REVERB-2MIX

A package of tools for creating and using REVERB-2MIX dataset

Short description of the REVERB-2MIX dataset

REVERB-2MIX [1] is a dataset composed of a set of noisy reverberant speech mixtures. It is provided as a tool for evaluating speech enhancement techniques in adverse environments. To enable realistic evaluation, the dataset partly contains real recordings, for which utterances uttered by humans were recorded in noisy reverberant rooms separately, and afterwards mixed on computer. To increase diversity of recording conditions, it also contains simulated recordings, which were generated by combining various measured room impulse responses, noise recordings, and clean speech recordings. In addition, as evaluation metrics, not only signal distortion measures, but also automatic speech recognition baseline systems are available for the dataset, and thus a wide range of evaluations can be performed.
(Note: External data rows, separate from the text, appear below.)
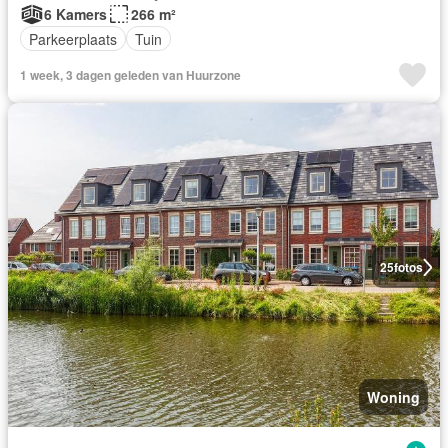
6 Kamers
266 m²
Parkeerplaats
Tuin
1 week, 3 dagen geleden van Huurzone
25
fotos
Woning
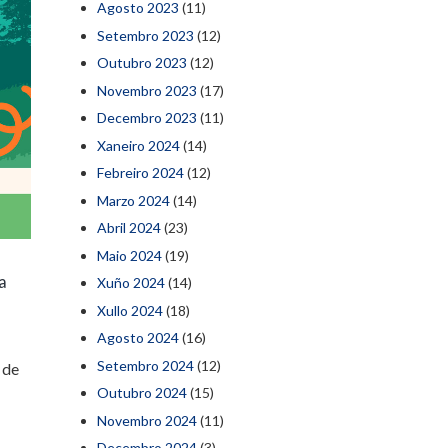
Agosto 2023
(11)
Setembro 2023
(12)
Outubro 2023
(12)
Novembro 2023
(17)
Decembro 2023
(11)
Xaneiro 2024
(14)
Febreiro 2024
(12)
Marzo 2024
(14)
Abril 2024
(23)
Maio 2024
(19)
a
Xuño 2024
(14)
Xullo 2024
(18)
Agosto 2024
(16)
Setembro 2024
(12)
 de
Outubro 2024
(15)
Novembro 2024
(11)
Decembro 2024
(3)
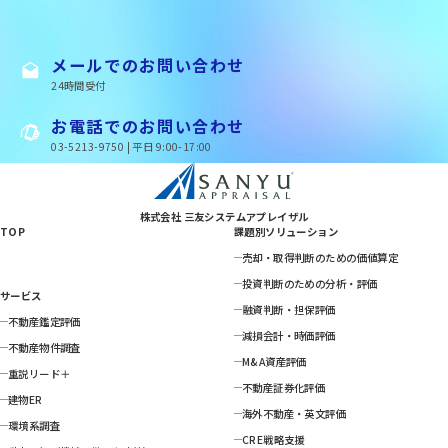
メールでのお問い合わせ
24時間受付
お電話でのお問い合わせ
03-5213-9750 | 平日 9:00-17:00
株式会社 三友システムアプレイザル
TOP
課題別ソリューション
売却・取得判断のための価値算定
投資判断のための分析・評価
サービス
融資判断・担保評価
不動産鑑定評価
減損会計・時価評価
不動産物件調査
M&A資産評価
重説リード＋
不動産証券化評価
建物ER
海外不動産・英文評価
環境系調査
CRE戦略支援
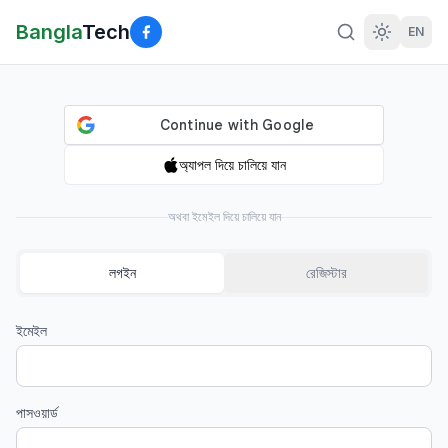
Bangla
Tech
EN
অ্যাপল দিয়ে চালিয়ে যান
অথবা ইমেইল দিয়ে চালিয়ে যান
লগইন
রেজিস্টার
ইমেইল
পাসওয়ার্ড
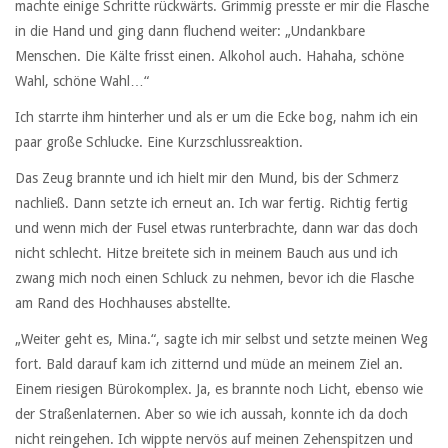
machte einige Schritte rückwärts. Grimmig presste er mir die Flasche
in die Hand und ging dann fluchend weiter: „Undankbare
Menschen. Die Kälte frisst einen. Alkohol auch. Hahaha, schöne
Wahl, schöne Wahl…“
Ich starrte ihm hinterher und als er um die Ecke bog, nahm ich ein
paar große Schlucke. Eine Kurzschlussreaktion.
Das Zeug brannte und ich hielt mir den Mund, bis der Schmerz
nachließ. Dann setzte ich erneut an. Ich war fertig. Richtig fertig
und wenn mich der Fusel etwas runterbrachte, dann war das doch
nicht schlecht. Hitze breitete sich in meinem Bauch aus und ich
zwang mich noch einen Schluck zu nehmen, bevor ich die Flasche
am Rand des Hochhauses abstellte.
„Weiter geht es, Mina.“, sagte ich mir selbst und setzte meinen Weg
fort. Bald darauf kam ich zitternd und müde an meinem Ziel an.
Einem riesigen Bürokomplex. Ja, es brannte noch Licht, ebenso wie
der Straßenlaternen. Aber so wie ich aussah, konnte ich da doch
nicht reingehen. Ich wippte nervös auf meinen Zehenspitzen und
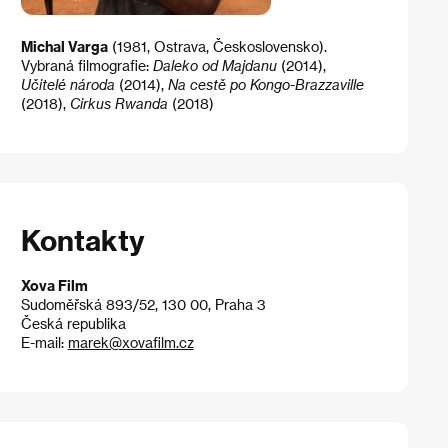
Michal Varga
(1981, Ostrava, Československo).
Vybraná filmografie:
Daleko od Majdanu
(2014),
Učitelé národa
(2014),
Na cestě po Kongo-Brazzaville
(2018),
Cirkus Rwanda
(2018)
Kontakty
Xova Film
Sudoměřská 893/52, 130 00, Praha 3
Česká republika
E-mail:
marek@xovafilm.cz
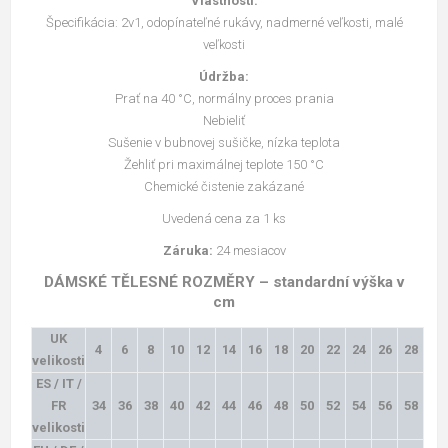
Vlastnosti:
Špecifikácia: 2v1, odopínateľné rukávy, nadmerné veľkosti, malé
veľkosti
Údržba:
Prať na 40 °C, normálny proces prania
Nebieliť
Sušenie v bubnovej sušičke, nízka teplota
Žehliť pri maximálnej teplote 150 °C
Chemické čistenie zakázané
Uvedená cena za 1 ks
Záruka:
24 mesiacov
DÁMSKÉ TĚLESNÉ ROZMĚRY – standardní výška v
cm
UK
4
6
8
10
12
14
16
18
20
22
24
26
28
velikosti
ES / IT /
FR
34
36
38
40
42
44
46
48
50
52
54
56
58
velikosti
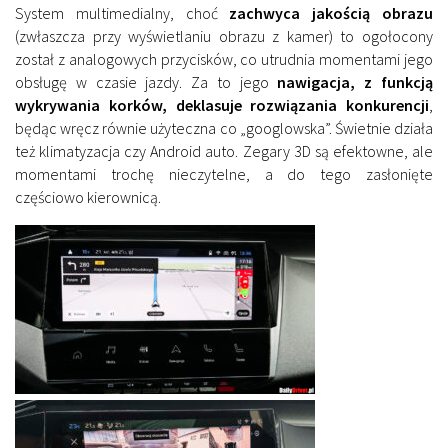
System multimedialny, choć
zachwyca jakością obrazu
(zwłaszcza przy wyświetlaniu obrazu z kamer) to ogołocony
został z analogowych przycisków, co utrudnia momentami jego
obsługę w czasie jazdy. Za to jego
nawigacja, z funkcją
wykrywania korków, deklasuje rozwiązania konkurencji
,
będąc wręcz równie użyteczna co „googlowska”. Świetnie działa
też klimatyzacja czy Android auto. Zegary 3D są efektowne, ale
momentami trochę nieczytelne, a do tego zasłonięte
częściowo kierownicą.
Specification of the REVERB-2MIX dataset

The REVERB-2MIX dataset was created using the REVERB Challenge dataset (https://reverb2014.dereverberation.com/) [2]. Each utterance in the REVERB Challenge dataset contains a single reverberant speech signal with moderate stationary diffuse noise.
To generate noisy reverberant speech mixtures for REVERB-2MIX, two utterances extracted from the REVERB Challenge dataset were mixed, one from its development set (Dev set) and the other from its evaluation set (Eval set). Because signal levels were not modified at the mixing, power ratios of the signals in mixtures vary dependent on their original signal levels.
Each pair of utterances in each mixture were selected so that they were recorded in the same room, by the same microphone array, and under the same condition (near or far, RealData or SimData). We categorize the utterances in REVERB-2MIX based on the original categories of the data in the REVERB challenge dataset as follows:
- RealData
  - room1, near
  - room1, far
- SimuData
  - room1, near
  - room1, far
  - room2, near
  - room2, far
  - room3, near
  - room3, far
A unique characteristic of REVERB-2MIX is that evaluation of enhanced signals is supposed to be performed based only on one of two utterances included in each speech mixture that corresponds to the REVERB Challenge Eval set. This evaluation scheme allows us to use speech enhancement evaluation tools provided for the REVERB Challenge Eval set also for REVERB-2MIX. For enabling this scheme, the number of mixtures in REVERB-2MIX was set at the same as that of the utterances in the REVERB Eval set, and all the utterances in the REVERB Eval set were included in either one of the mixtures in REVERB-2MIX. Furthermore, the length of each mixture in REVERB-2MIX was set at the same as that of the corresponding original utterance in the REVERB Eval set, and the utterance from the Dev set was trimmed or zero-padded at its end to be the same length as that of the Eval set.
The evaluation flow could be as follows:
1. Estimate two source signals included in each mixture
2. Select a signal to be evaluated from the two estimated source signals based, for example, on correlation between the estimated signals and the original signal in the REVERB Eval set
3. Evaluate the selected signal using the evaluation tools
A sample matlab code to select an enhanced signal that corresponds to the original signal in the REVERB Eval set is also included in this tool package. Please also check "How to access data in each category" in this README.
The evaluation tools include signal distortion metrics provided for the challenge, such as cepstral distortion and frequency-weighted segmental signal-to-noise ratio, and baseline automatic speech recognition system developed by Kaldi. Please check the REVERB Challenge web site for the detail.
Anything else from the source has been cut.